• **REQUIRED ACTION**
Scan the data for "trends" and copy the lines it appears in.

[Records contained in a dataset]

☆ ☆ ☆ ☆ ☆ ☆ ☆

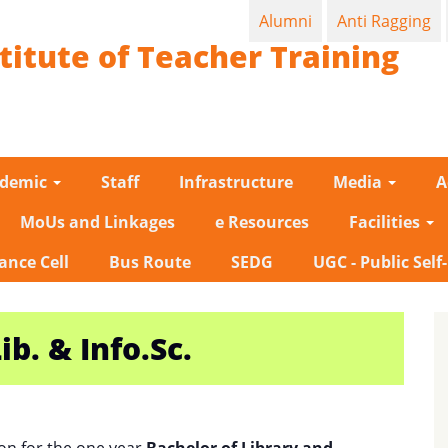
Alumni
Anti Ragging
titute of Teacher Training
ademic
Staff
Infrastructure
Media
A
MoUs and Linkages
e Resources
Facilities
ance Cell
Bus Route
SEDG
UGC - Public Self
ib. & Info.Sc.
on for the one year
Bachelor of Library and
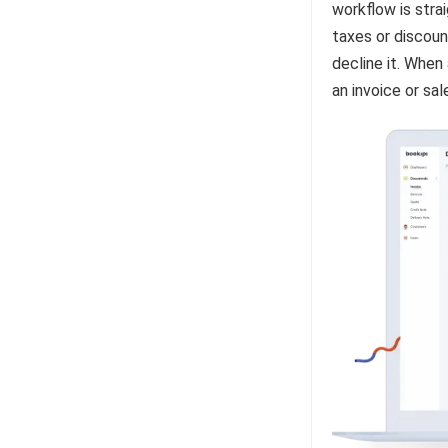
workflow is stra
taxes or discoun
decline it. When
an invoice or sa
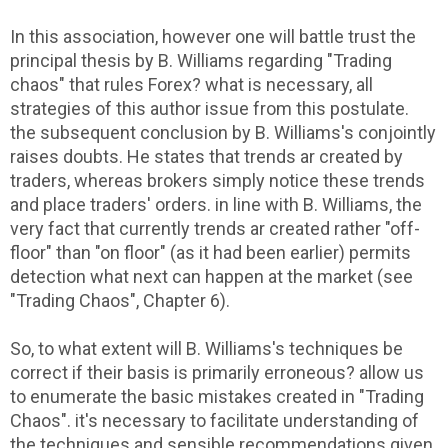
In this association, however one will battle trust the
principal thesis by B. Williams regarding "Trading
chaos" that rules Forex? what is necessary, all
strategies of this author issue from this postulate.
the subsequent conclusion by B. Williams's conjointly
raises doubts. He states that trends ar created by
traders, whereas brokers simply notice these trends
and place traders' orders. in line with B. Williams, the
very fact that currently trends ar created rather "off-
floor" than "on floor" (as it had been earlier) permits
detection what next can happen at the market (see
"Trading Chaos", Chapter 6).
So, to what extent will B. Williams's techniques be
correct if their basis is primarily erroneous? allow us
to enumerate the basic mistakes created in "Trading
Chaos". it's necessary to facilitate understanding of
the techniques and sensible recommendations given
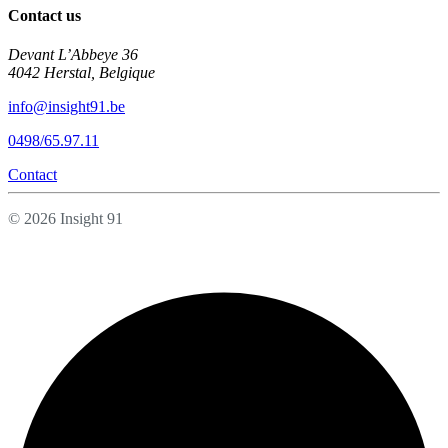
Contact us
Devant L’Abbeye 36
4042 Herstal, Belgique
info@insight91.be
0498/65.97.11
Contact
© 2026 Insight 91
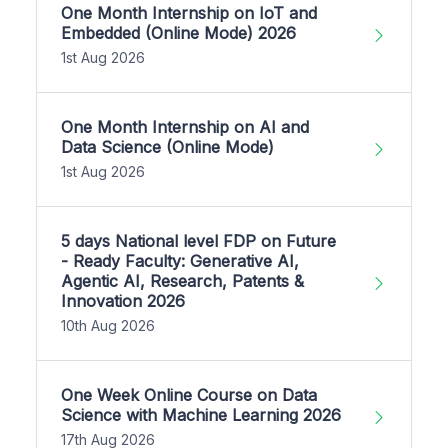
One Month Internship on IoT and
Embedded (Online Mode) 2026
1st Aug 2026
One Month Internship on AI and
Data Science (Online Mode)
1st Aug 2026
5 days National level FDP on Future
- Ready Faculty: Generative AI,
Agentic AI, Research, Patents &
Innovation 2026
10th Aug 2026
One Week Online Course on Data
Science with Machine Learning 2026
17th Aug 2026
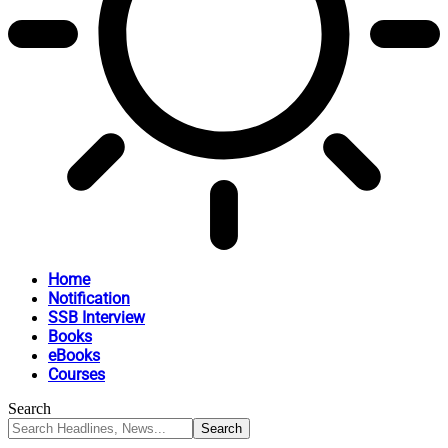
Home
Notification
SSB Interview
Books
eBooks
Courses
Search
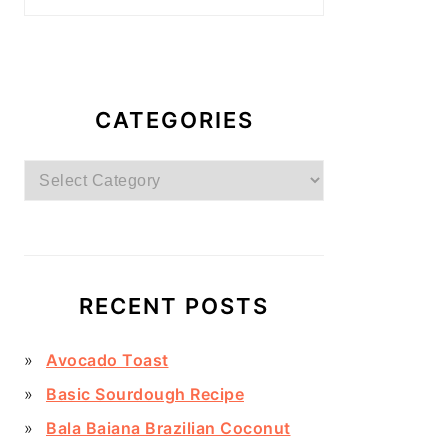
CATEGORIES
Categories
RECENT POSTS
Avocado Toast
Basic Sourdough Recipe
Bala Baiana Brazilian Coconut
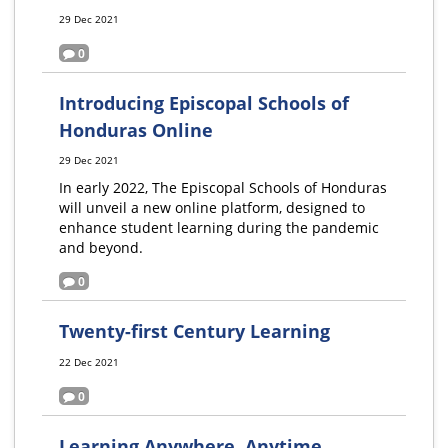
29 Dec 2021
0
Introducing Episcopal Schools of
Honduras Online
29 Dec 2021
In early 2022, The Episcopal Schools of Honduras
will unveil a new online platform, designed to
enhance student learning during the pandemic
and beyond.
0
Twenty-first Century Learning
22 Dec 2021
0
Learning Anywhere, Anytime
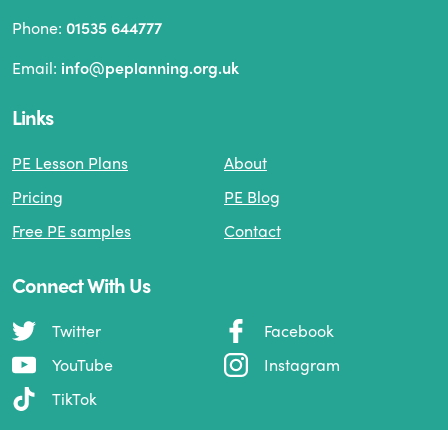
Phone:
01535 644777
Email:
info@peplanning.org.uk
Links
PE Lesson Plans
About
Pricing
PE Blog
Free PE samples
Contact
Connect With Us
Twitter
Facebook
YouTube
Instagram
TikTok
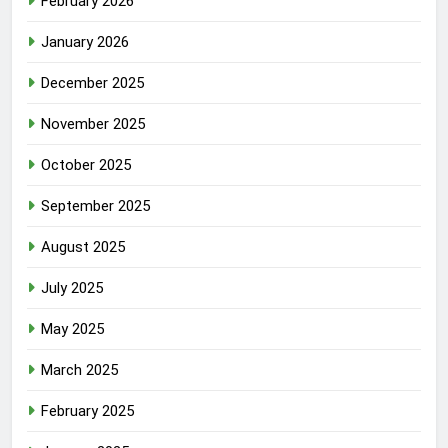
February 2026
January 2026
December 2025
November 2025
October 2025
September 2025
August 2025
July 2025
May 2025
March 2025
February 2025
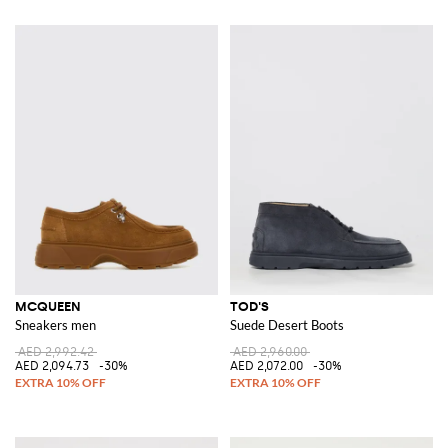
MCQUEEN
TOD'S
Sneakers men
Suede Desert Boots
AED 2,992.42
AED 2,960.00
AED 2,094.73
-30%
AED 2,072.00
-30%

☆ ☆ ☆ ☆ ☆ ☆ ☆

• **RESPONSE**
raises doubts. He states that trends ar created by
traders, whereas brokers simply notice these trends
very fact that currently trends ar created rather "off-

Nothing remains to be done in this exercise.